Eccles D M, van der Luijt R, Breukel C, Bullman H, Bunyan D, Fisher A, Barber J, du Boulay C, Primrose J, Burn J, Fodde R
Wessex Clinical Genetics Service, Southampton University Hospital Trust.
Am J Hum Genet. 1996 Dec;59(6):1193-201.
Desmoid tumors are slowly growing fibrous tumors highly resistant to therapy and often fatal. Here, we report hereditary desmoid disease (HDD), a novel autosomal dominant trait with 100% penetrance affecting a three-generation kindred. Desmoid tumors are usually a complication of familial adenomatous polyposis, a predisposition to the early development of premalignant adenomatous polyps in the colorectum due to chain-terminating mutations of the APC gene. In general, one or more members in approximately 10% of the FAP families manifest desmoid tumors. Affected individuals from the HDD kindred are characterized by multifocal fibromatosis of the paraspinal muscles, breast, occiput, arms, lower ribs, abdominal wall, and mesentery. Osteomas, epidermal cysts, and other congenital features were also observed. We show that HDD segregates with an unusual germ-line chain-terminating mutation at the 3' end of the APC gene (codon 1924) with somatic loss of the wild-type allele leading to tumor development.

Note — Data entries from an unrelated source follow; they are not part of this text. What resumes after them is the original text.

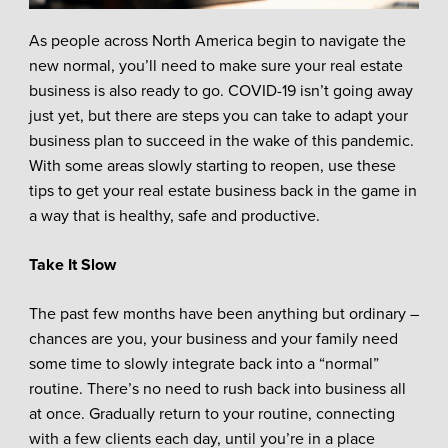
As people across North America begin to navigate the
new normal, you’ll need to make sure your real estate
business is also ready to go. COVID-19 isn’t going away
just yet, but there are steps you can take to adapt your
business plan to succeed in the wake of this pandemic.
With some areas slowly starting to reopen, use these
tips to get your real estate business back in the game in
a way that is healthy, safe and productive.
Take It Slow
The past few months have been anything but ordinary –
chances are you, your business and your family need
some time to slowly integrate back into a “normal”
routine. There’s no need to rush back into business all
at once. Gradually return to your routine, connecting
with a few clients each day, until you’re in a place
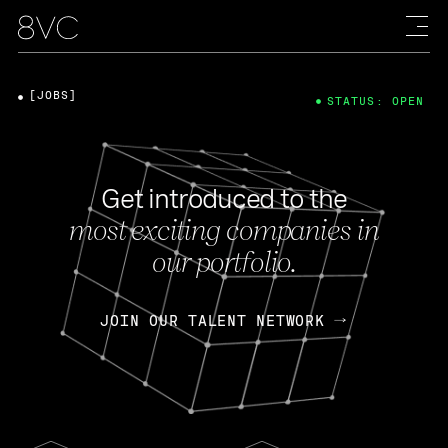
[JOBS]
STATUS: OPEN
Get introduced to the
most exciting companies in
our portfolio.
JOIN OUR TALENT NETWORK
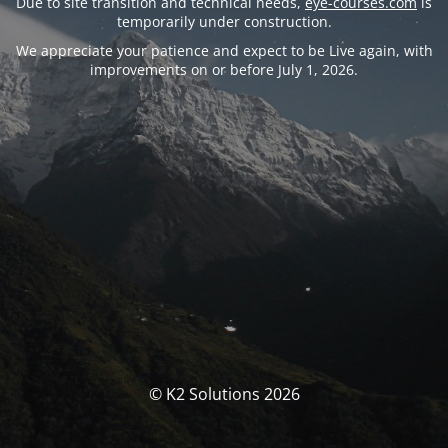
Due to site transition and technical needs,
eye-courses.com
is
temporarily under construction.
We appreciate your patience and expect to be Live again, with
improvements on or before July 1, 2026.
© K2 Solutions 2026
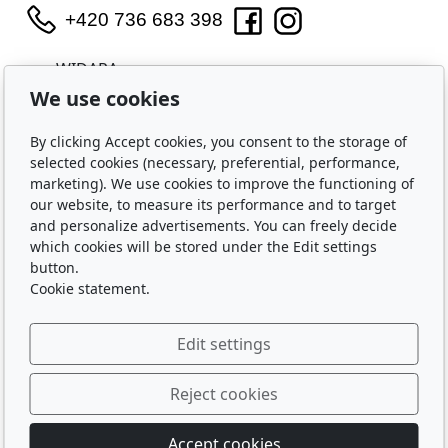
+420 736 683 398
WIDARA s.r.o.
Útěchovská 224/1
We use cookies
Brno, 644 00
IČO: 2321 8550
By clicking Accept cookies, you consent to the storage of
selected cookies (necessary, preferential, performance,
Purchase
marketing). We use cookies to improve the functioning of
our website, to measure its performance and to target
Shipping and Payment
and personalize advertisements. You can freely decide
Privacy Policy
which cookies will be stored under the Edit settings
Terms and Conditions
button.
Cookie statement.
About Us
Edit settings
Contact Us
About Us
Reject cookies
Accept cookies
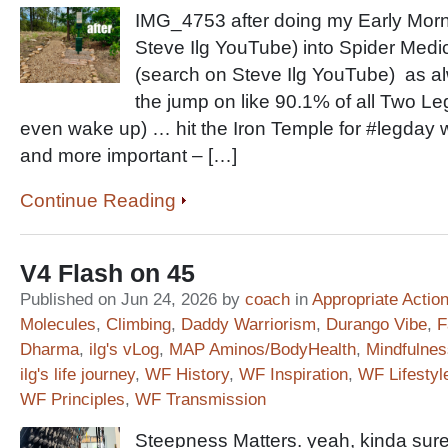
IMG_4753 after doing my Early Morn
Steve Ilg YouTube) into Spider Medi
(search on Steve Ilg YouTube) as alw
the jump on like 90.1% of all Two Le
even wake up) … hit the Iron Temple for #legda
and more important – […]
Continue Reading
V4 Flash on 45
Published on Jun 24, 2026 by
coach
in
Appropriate Actio
Molecules
,
Climbing
,
Daddy Warriorism
,
Durango Vibe
,
F
Dharma
,
ilg's vLog
,
MAP Aminos/BodyHealth
,
Mindfulnes
ilg's life journey
,
WF History
,
WF Inspiration
,
WF Lifestyl
WF Principles
,
WF Transmission
Steepness Matters. yeah, kinda sure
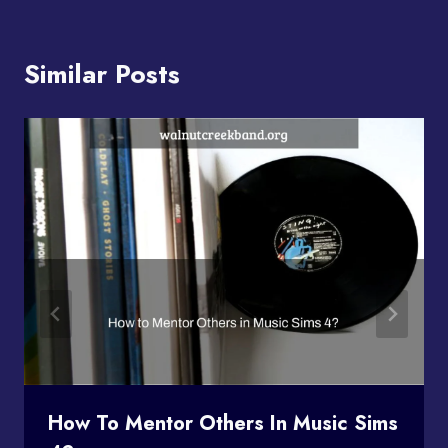
Similar Posts
How To Mentor Others In Music Sims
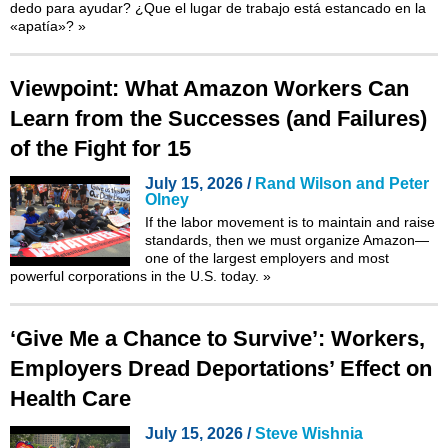
dedo para ayudar? ¿Que el lugar de trabajo está estancado en la
«apatía»?
»
Viewpoint: What Amazon Workers Can
Learn from the Successes (and Failures)
of the Fight for 15
July 15, 2026 /
Rand Wilson and Peter
Olney
If the labor movement is to maintain and raise
standards, then we must organize Amazon—
one of the largest employers and most
powerful corporations in the U.S. today.
»
‘Give Me a Chance to Survive’: Workers,
Employers Dread Deportations’ Effect on
Health Care
July 15, 2026 /
Steve Wishnia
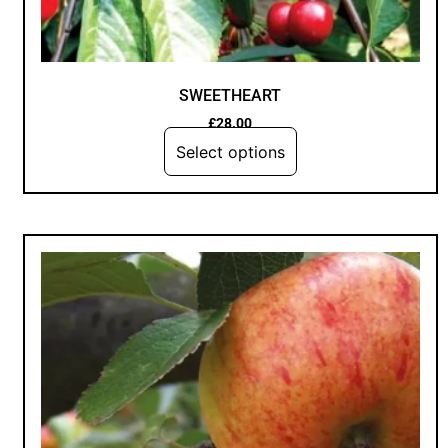
SWEETHEART
£
28.00
Select options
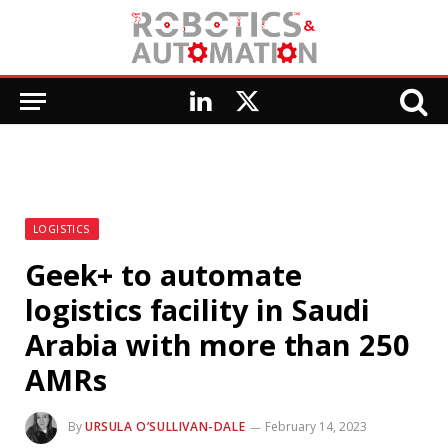
LinkedIn
X
(Twitter)
LOGISTICS
Geek+ to automate
logistics facility in Saudi
Arabia with more than 250
AMRs
By
URSULA O’SULLIVAN-DALE
February 14, 2023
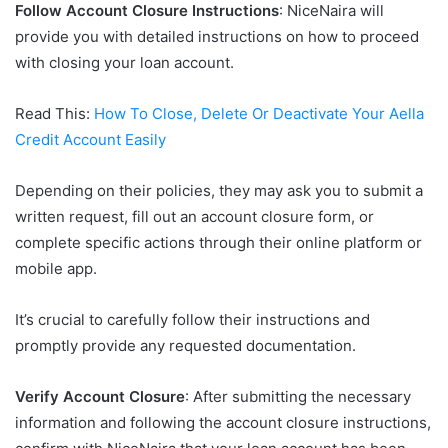
Follow Account Closure Instructions
: NiceNaira will
provide you with detailed instructions on how to proceed
with closing your loan account.
Read This:
How To Close, Delete Or Deactivate Your Aella
Credit Account Easily
Depending on their policies, they may ask you to submit a
written request, fill out an account closure form, or
complete specific actions through their online platform or
mobile app.
It’s crucial to carefully follow their instructions and
promptly provide any requested documentation.
Verify Account Closure
: After submitting the necessary
information and following the account closure instructions,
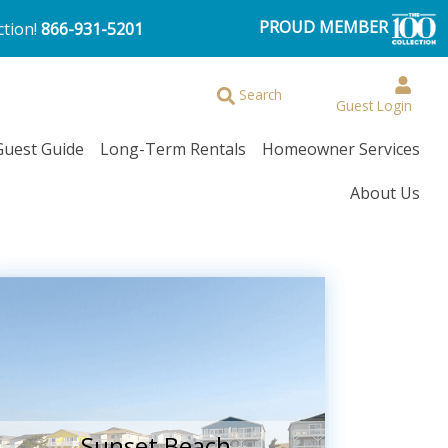
PROUD MEMBER
ction!
866-931-5201
Search
Guest Login
Guest Guide
Long-Term Rentals
Homeowner Services
About Us
Sunset Beach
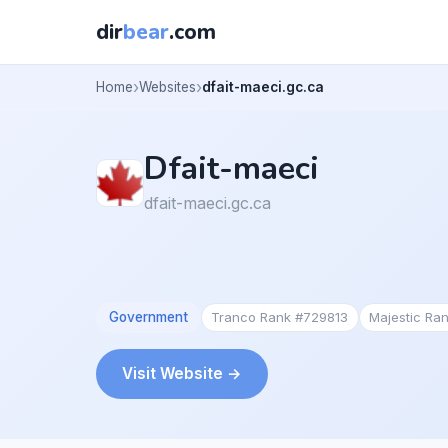
dir
bear
.com
Home
Websites
dfait-maeci.gc.ca
Dfait-maeci
dfait-maeci.gc.ca
Government
Tranco Rank #729813
Majestic Ra
Visit Website →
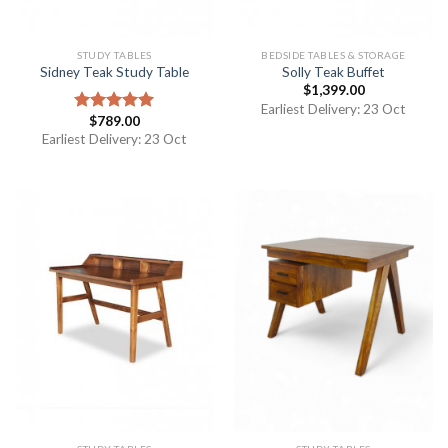
STUDY TABLES
BEDSIDE TABLES & STORAGE
Sidney Teak Study Table
Solly Teak Buffet
$
1,399.00
Earliest Delivery: 23 Oct
$
789.00
Rated
5.00
out of 5
Earliest Delivery: 23 Oct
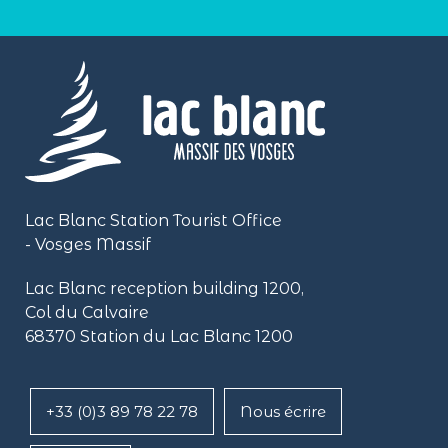
Lac Blanc Station Tourist Office
- Vosges Massif
Lac Blanc reception building
1200,
Col du Calvaire
68370 Station du Lac Blanc 1200
+33 (0)3 89 78 22 78
Nous écrire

硬纤维瘤是生长缓慢的纤维性肿瘤,对治疗高度耐药,且往往致命。在此,我们报告遗传性硬纤维瘤病(HDD),这是一种新型常染色体显性性状,具有100%的外显率,影响一个三代家族。硬纤维瘤通常是家族性腺瘤性息肉病的并发症,由于APC基因的链终止突变,易导致结直肠中癌前腺瘤性息肉的早期发生。一般来说,约10%的家族性腺瘤性息肉病(FAP)家族中有一个或多个成员会出现硬纤维瘤。来自HDD家族的受影响个体的特征是椎旁肌、乳房、枕部、手臂、下肋骨、腹壁和肠系膜的多灶性纤维瘤病。还观察到骨瘤、表皮囊肿和其他先天性特征。我们发现,HDD与APC基因3'端(密码子1924)的一种不寻常的种系链终止突变相关联,野生型等位基因的体细胞缺失导致肿瘤发生。